**Exercise brief**
Copy every entry below exactly as it appears, leaving out the images.

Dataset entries
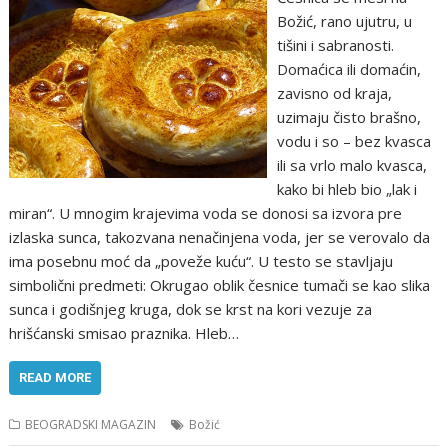
Božić, rano ujutru, u
tišini i sabranosti.
Domaćica ili domaćin,
zavisno od kraja,
uzimaju čisto brašno,
vodu i so – bez kvasca
ili sa vrlo malo kvasca,
kako bi hleb bio „lak i
miran“. U mnogim krajevima voda se donosi sa izvora pre
izlaska sunca, takozvana nenačinjena voda, jer se verovalo da
ima posebnu moć da „poveže kuću“. U testo se stavljaju
simbolični predmeti: Okrugao oblik česnice tumači se kao slika
sunca i godišnjeg kruga, dok se krst na kori vezuje za
hrišćanski smisao praznika. Hleb…
READ MORE
BEOGRADSKI MAGAZIN
Božić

**Finished exercise**
Božić, rano ujutru, u
tišini i sabranosti.
Domaćica ili domaćin,
zavisno od kraja,
uzimaju čisto brašno,
vodu i so – bez kvasca
ili sa vrlo malo kvasca,
kako bi hleb bio „lak i
miran“. U mnogim krajevima voda se donosi sa izvora pre
izlaska sunca, takozvana nenačinjena voda, jer se verovalo da
ima posebnu moć da „poveže kuću“. U testo se stavljaju
simbolični predmeti: Okrugao oblik česnice tumači se kao slika
sunca i godišnjeg kruga, dok se krst na kori vezuje za
hrišćanski smisao praznika. Hleb…
READ MORE
BEOGRADSKI MAGAZIN
Božić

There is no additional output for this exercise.